Mais ce label « Marine Stewardship Council », avec son poisson bleu et blanc en logo et son inscription « Pêche durable », ne garantit pas l’exclusion de plusieurs pratiques considérées comme néfastes pour la biodiversité marine.

– MSC, omniprésent

Né en 1997 d’une initiative de l’ONG WWF et du groupe Unilever, le label MSC est de loin le plus répandu, avec quelque 2.300 références labellisées en France.

Sur son site internet, ce label assure garantir « une gestion efficace des pêcheries », un « impact environnemental minimisé » et des pêches effectuées dans « des stocks de poisson durables ».

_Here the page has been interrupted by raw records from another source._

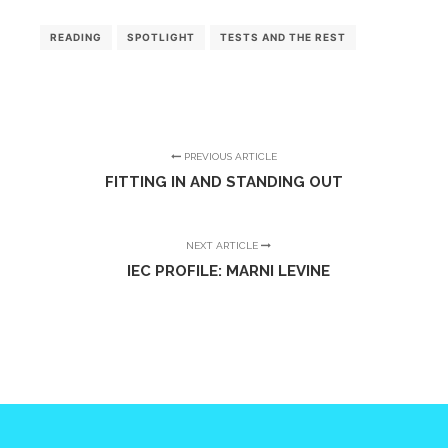
READING
SPOTLIGHT
TESTS AND THE REST
PREVIOUS ARTICLE
FITTING IN AND STANDING OUT
NEXT ARTICLE
IEC PROFILE: MARNI LEVINE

Pour cela, le label a édicté plusieurs dizaines de critères « scientifiques ». Par exemple, concernant l’état du stock de poissons sur le lieu de pêche, il doit être au moins « fortement probable » que ce dernier soit au-dessus du seuil de renouvellement. De même, la pêcherie labellisée « ne doit pas cibler » les oiseaux, amphibiens, reptiles ou encore mammifères.

Mais le MSC est critiqué.

L’ONG de défense des océans Bloom estimait par exemple en 2023 que « 83% des volumes certifiés par le MSC proviennent de pêcheries destructrices ».

Ses détracteurs décrivent le label comme permissif. Bloom pointe l’utilisation de chalutage en eau profonde, de « dragage hydraulique » ou de dispositifs de « concentration de poissons » (DCP), parmi les pêches certifiées par le label.

Frédéric Le Manach, directeur scientifique de Bloom, déplore « un label par et pour l’industrie pour pouvoir afficher le message que toute la pêche est durable ».

« En effet, la drague, un chalut de fond, le DCP, ça peut être néfaste », concède Amélie Navarre, directrice du programme MSC France. Le label « se base sur le code de conduite d’une pêche durable de la FAO, qui stipule qu’un programme de certification est non discriminatoire », explique la dirigeante.

Raison pour laquelle le MSC n’interdit « aucun engin de pêche, à part le poison et l’explosif ». « On part du principe que cela peut être bien géré », ajoute-t-elle.

– Peu de petites pêches

« Le label MSC a quand même un certain nombre d’avantages: il s’aligne sur les règles de pêche européenne, souvent non appliquées, c’est une première garantie », nuance Didier Gascuel, professeur en écologie marine à l’Institut Agro de Rennes.

Mais ce professeur critique surtout les difficultés « d’accès à ce label pour les petits pêcheurs ».

En effet, pour être certifié par MSC, une pêcherie doit faire appel à un audit indépendant et obtenir un score global minimum de 80 sur 100.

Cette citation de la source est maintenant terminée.